Pénurie de donneurs de moelle osseuse au sein des communautés culturelles

Atteint d'une leucémie aiguë myéloïde, Emru Townsend attend désespérément qu'on trouve pour lui un donneur de moelle osseuse. Père d'un garçonnet de sept ans, ce Québécois de 38 ans qui est né à Montréal de parents afro-antillais fondait de grands espoirs sur sa soeur unique, qui s'est avérée ne pas être une donneuse compatible. Ses chances de survie reposent maintenant sur les registres national et internationaux de moelle osseuse, qui malheureusement comptent peu de donneurs noirs. Cette pénurie de donneurs au sein des communautés d'origine africaine est d'autant plus dramatique que les membres de ce groupe ethnique présentent une grande diversité antigénique, ce qui fait qu'il est beaucoup plus difficile que pour des Caucasiens (dont la peau est claire) de leur trouver des donneurs non apparentés qui soient compatibles.

«Ce qui importe dans une greffe de moelle osseuse est la compatibilité au niveau du système HLA [Human Leukocyte Antigen]», qui est une combinaison unique de protéines — ou antigènes — situées à la surface de nos cellules et que le système immunitaire utilise pour distinguer les cellules d'un individu de celles d'un étranger, précise le Dr Martin Champagne, hématologue au CHU Sainte-Justine. La probabilité que le système HLA de deux frères ou soeurs soit compatible s'élève à 25 %. On arrive généralement à trouver un donneur dans le giron familial d'un tiers des patients, poursuit le spécialiste. Mais pour les deux autres tiers, on doit poursuivre la recherche au sein des registres de donneurs non apparentés.

Au Canada, le registre national de moelle osseuse compte 227 000 donneurs volontaires, dont à peine 0,5 % sont de race noire. La majorité des donneurs, soit 85 % d'entre eux, sont des Caucasiens. «Il a toujours été difficile de recruter des donneurs au sein de la communauté noire, qui a été échaudée historiquement, souligne le Dr Champagne. On a longtemps refusé aux Noirs de donner du sang par peur qu'ils soient porteurs du VIH.»

À cette pénurie de donneurs de race noire s'ajoute un autre obstacle, celui-là biologique. Chez certains groupes ethniques, notamment d'origine africaine, la probabilité de trouver un donneur est beaucoup plus faible compte tenu de la grande diversité des antigènes des leucocytes humains (HLA) parmi les membres du groupe. «Il faudrait recruter 450 000 Caucasiens comme donneurs volontaires, soit 0,2 % de la population blanche des États-Unis, pour offrir à cette population 80 % de chances de trouver un donneur compatible, indique le Dr Champagne. Par contre, si on voulait offrir les mêmes chances à la population noire, il faudrait recruter trois millions d'Afro-Américains, soit 10 % de la population afro-américaine.
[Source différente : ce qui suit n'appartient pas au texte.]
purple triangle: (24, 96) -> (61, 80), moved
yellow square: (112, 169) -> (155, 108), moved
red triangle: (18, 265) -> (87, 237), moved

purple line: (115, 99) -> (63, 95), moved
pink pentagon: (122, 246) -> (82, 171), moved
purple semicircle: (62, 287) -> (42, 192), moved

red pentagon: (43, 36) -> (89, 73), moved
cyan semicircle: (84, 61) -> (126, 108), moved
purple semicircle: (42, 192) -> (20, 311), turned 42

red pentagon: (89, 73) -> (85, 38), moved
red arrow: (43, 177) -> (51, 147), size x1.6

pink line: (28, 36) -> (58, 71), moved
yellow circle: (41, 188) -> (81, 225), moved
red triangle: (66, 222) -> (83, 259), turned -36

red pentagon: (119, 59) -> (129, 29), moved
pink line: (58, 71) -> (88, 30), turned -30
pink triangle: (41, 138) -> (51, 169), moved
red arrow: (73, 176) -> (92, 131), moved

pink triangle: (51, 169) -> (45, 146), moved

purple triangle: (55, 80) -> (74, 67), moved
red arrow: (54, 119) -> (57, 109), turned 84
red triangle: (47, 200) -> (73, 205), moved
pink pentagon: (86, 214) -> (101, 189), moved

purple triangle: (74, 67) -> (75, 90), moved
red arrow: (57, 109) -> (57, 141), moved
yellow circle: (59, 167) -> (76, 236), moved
Par contre, les Japonais présentent entre eux une grande homogénéité des HLA, ce qui fait qu'il est plus facile de trouver un donneur non apparenté pour eux que pour des Caucasiens.» Pour eux, la quête d'un donneur sans lien de parenté est fructueuse dans près de 75 % des cas.
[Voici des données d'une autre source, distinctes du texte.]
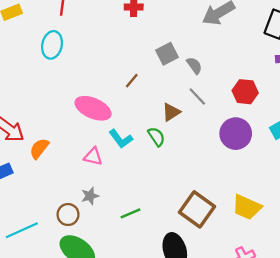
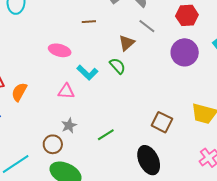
brown line: (132, 81) -> (89, 22), turned 56
pink ellipse: (93, 108) -> (60, 50), size x0.7
brown square: (197, 209) -> (162, 122), size x0.7

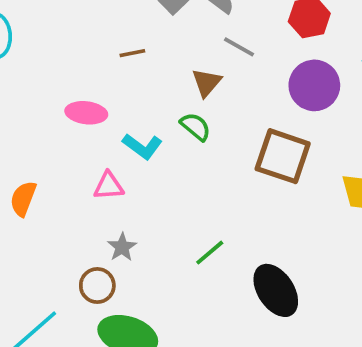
brown square: (162, 122) -> (283, 156), moved, size x1.4
green line: (106, 135) -> (210, 253), moved

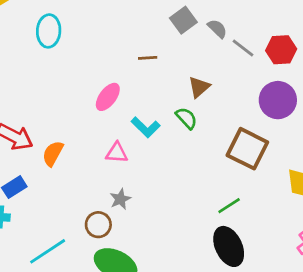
gray line: (239, 47) -> (243, 48), moved
pink ellipse: (86, 113) -> (108, 97), turned -68
green line: (210, 253) -> (229, 206), moved

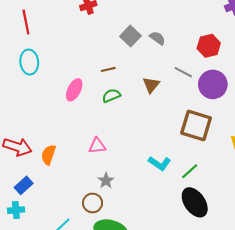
gray line: (243, 48) -> (183, 72), moved
pink ellipse: (108, 97) -> (74, 90), moved
green semicircle: (186, 118) -> (111, 96), moved, turned -60
cyan L-shape: (146, 127) -> (160, 163), moved

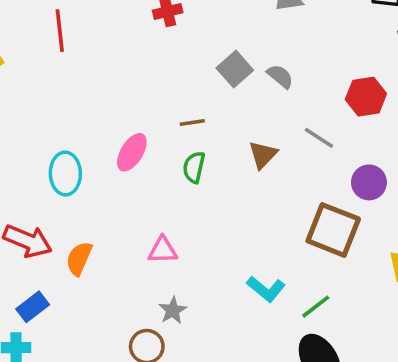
cyan ellipse: (29, 62) -> (65, 174), moved
purple circle: (213, 84) -> (369, 182), moved, size x0.7
green semicircle: (111, 96) -> (194, 167), turned -60

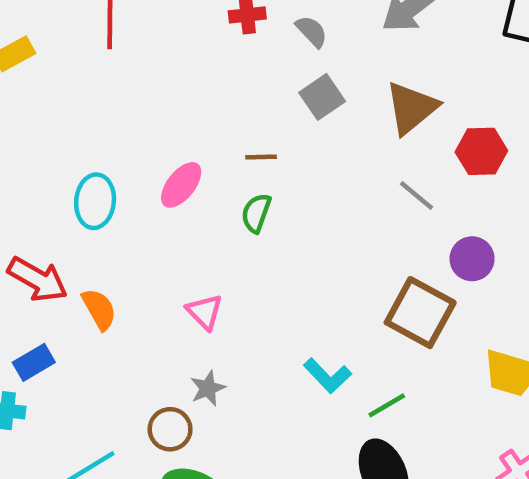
gray semicircle: (280, 76) -> (312, 31), moved
brown triangle: (263, 155) -> (411, 108), moved, size x1.5
pink triangle: (163, 250) -> (205, 312), turned 40
orange semicircle: (79, 258) -> (99, 309), turned 120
Pour venir en aide à son frère issu d'une mère jamaïcaine et d'un père originaire de Trinidad mais aussi à toute autre personne atteinte d'une leucémie ou d'un lymphome, Tamu Townsend encourage tous les citoyens, et particulièrement les membres de sa communauté ethnique, à se porter volontaires pour un don de moelle osseuse en s'inscrivant au réseau UniVie de la Société canadienne du sang (www.univie.ca). La démarche a été récemment simplifiée. Une fois inscrit, on vous expédiera une trousse permettant de procéder à un frottis buccal — qui sera utilisé pour déterminer votre typage HLA — et de l'envoyer au laboratoire de typage HLA de la Société canadienne du sang. Bien que le prélèvement de moelle osseuse dans l'os pelvien nécessite une anesthésie générale, «les donneurs ne courent aucun risque», spécifie le Dr Champagne.